154 (Minn. 2011) (second alteration in original) (quoting Minn. Stat. § 645.16). But giving

effect to section 169A.51, subdivision 3(a), does not compel Torrez’s construction of

Clause 2(2), and we agree with the court of appeals’ analysis on this issue. See Torrez,

8 N.W.3d at 679. Section 169A.51 falls under the list of statutes entitled “Administrative

Provisions,” while section 169A.20 is under “Criminal Provisions.” Section 169A.51,

subdivision 3(a), prescribes the treatment of chemical tests for intoxication as used for the

purposes of administrative, civil license revocations. The language is thus not superfluous

as it pertains to civil license revocations.
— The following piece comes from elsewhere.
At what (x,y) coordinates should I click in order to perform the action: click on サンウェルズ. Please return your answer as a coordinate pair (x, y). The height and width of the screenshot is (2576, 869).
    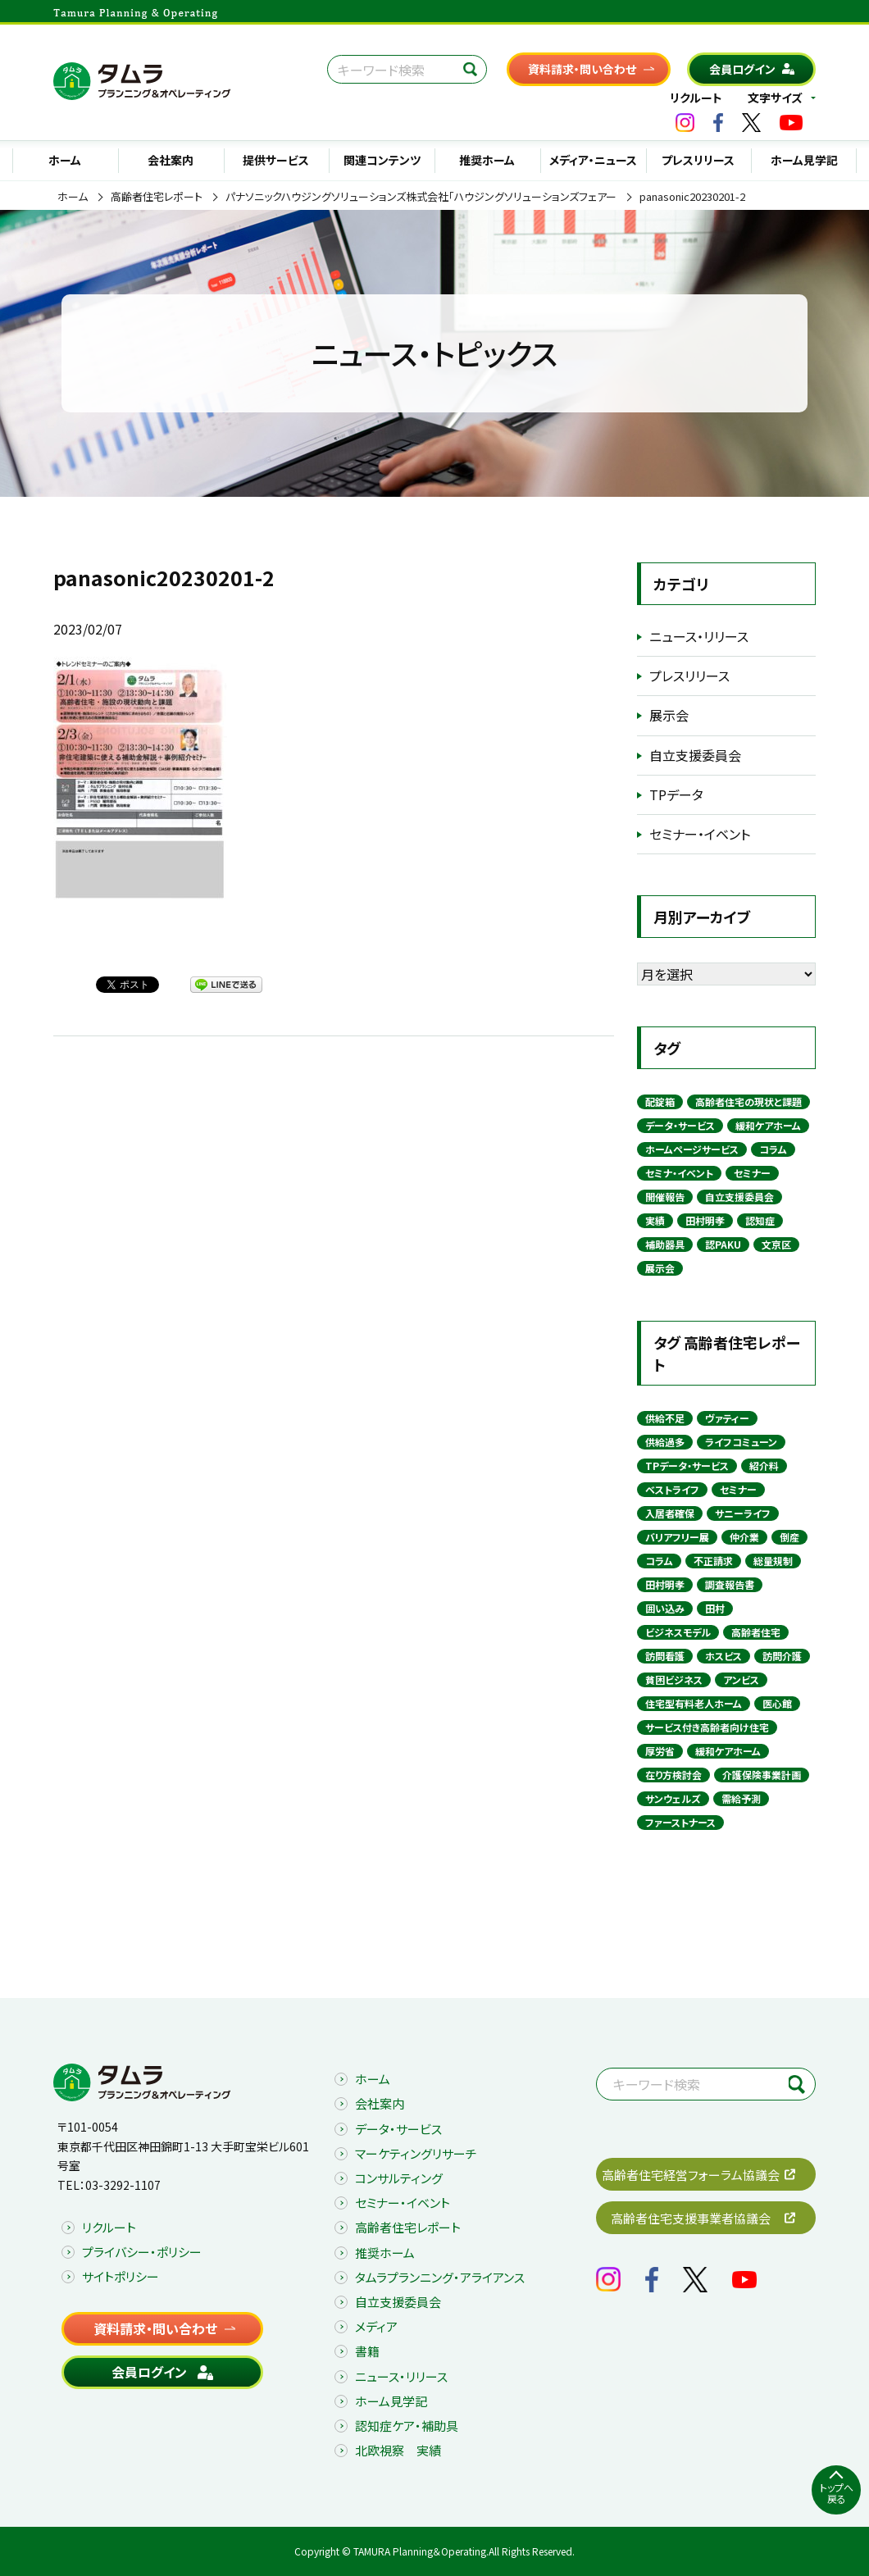     Looking at the image, I should click on (673, 1798).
We therefore hold that when a defendant is charged with refusing a blood or urine

test required by a search warrant in violation of Minnesota Statutes section 169A.20,

subdivision 2(2), the State is not required to prove that the arresting officer had probable

cause to believe the defendant was driving, operating, or in physical control of a motor

vehicle while impaired. As a result, the district court did not abuse its discretion in deciding

not to submit Torrez’s requested probable cause instruction to the jury.

CONCLUSION

For the foregoing reasons, we affirm the decision of the court of appeals.

Affirmed.

GAÏTAS, J., took no part in the consideration or decision of this case.